Un point important pour la prononciation et la fluidité est que la phrase japonaise se termine presque toujours par le verbe ou par une forme qui fonctionne comme un verbe, comme です (desu). Cette structure aide à garder une phrase courte et claire, surtout dans les échanges oraux.
Absence de genre et nombre
Le japonais ne possède pas de distinction de genre ou de pluriel grammatical comme en français. Le sens dépend souvent du contexte.

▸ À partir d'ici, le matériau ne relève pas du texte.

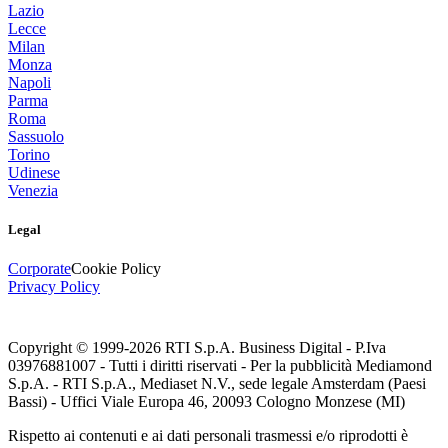
Lazio
Lecce
Milan
Monza
Napoli
Parma
Roma
Sassuolo
Torino
Udinese
Venezia
Legal
Corporate
Cookie Policy
Privacy Policy
Copyright © 1999-
2026
RTI S.p.A. Business Digital - P.Iva
03976881007 - Tutti i diritti riservati - Per la pubblicità Mediamond
S.p.A. - RTI S.p.A., Mediaset N.V., sede legale Amsterdam (Paesi
Bassi) - Uffici Viale Europa 46, 20093 Cologno Monzese (MI)
Rispetto ai contenuti e ai dati personali trasmessi e/o riprodotti è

Cette absence de genre grammatical évite des accords comme “un grand ami” / “une grande amie” ou “ils” / “elles” selon le genre. Le mot 本 (hon, “livre”) reste le même, qu’il y ait un seul livre ou plusieurs. Le pluriel est souvent compris grâce au contexte ou précisé par un mot comme:
- たくさんの本 (takusan no hon) = beaucoup de livres
- 二冊の本 (nisatsu no hon) = deux livres, en utilisant le compteur approprié
Le japonais utilise en effet très souvent des compteurs pour nommer les objets. On dit différemment “deux livres”, “deux personnes” ou “deux voitures”. Pour les débutants, ce système paraît technique, mais il devient rapidement familier dans les phrases courantes, car quelques compteurs reviennent sans cesse.
Une base utile pour parler plus vite
La grammaire japonaise paraît différente du français, mais elle est très régulière. Les phrases de base suivent souvent le même schéma : thème, compléments, verbe final. Dans la pratique, cela permet de construire rapidement des phrases simples comme :
- わたしはフランス人です。
Watashi wa Furansujin desu.
”Je suis français / française.” - 仕事に行きます。
Shigoto ni ikimasu.
”Je vais au travail.” - 今日は忙しいです。
Kyō wa isogashii desu.
”Aujourd’hui, je suis occupé.”
Pour un débutant, la priorité n’est pas de tout maîtriser d’un coup, mais de reconnaître les particules les plus fréquentes, de repérer le verbe final, et de comprendre que le japonais exprime beaucoup d’informations avec peu de mots. En conversation, cette structure devient vite très utile, car elle permet de produire des phrases courtes, correctes et naturelles plus tôt qu’on ne l’imagine.
Erreurs fréquentes des débutants
Certaines erreurs reviennent souvent au début de l’apprentissage :
- Confondre は (wa) et が (ga)
- Oublier les particules dans les phrases courtes
- Chercher l’ordre français sujet-verbe-objet
- Omettre la politesse dans des contextes où elle est attendue
- Attendre des accords de genre ou de nombre qui n’existent pas
Une autre difficulté fréquente est de vouloir traduire mot à mot. Le japonais fonctionne mieux quand on comprend la fonction de chaque élément dans la phrase plutôt que lorsqu’on essaye de calquer le français. Par exemple, une phrase très courte en japonais peut contenir moins d’indices explicites qu’en français, parce que le contexte fait une grande partie du travail.
En bref
Le japonais repose sur une logique claire: les particules indiquent la fonction des mots, et le verbe vient à la fin. Il n’y a pas de conjugaison différente selon la personne, ni de genre grammatical, ni de pluriel obligatoire comme en français. Pour débuter, la meilleure stratégie consiste à apprendre les particules essentielles, à reconnaître la forme polie des verbes, et à s’habituer aux phrases simples et très fréquentes.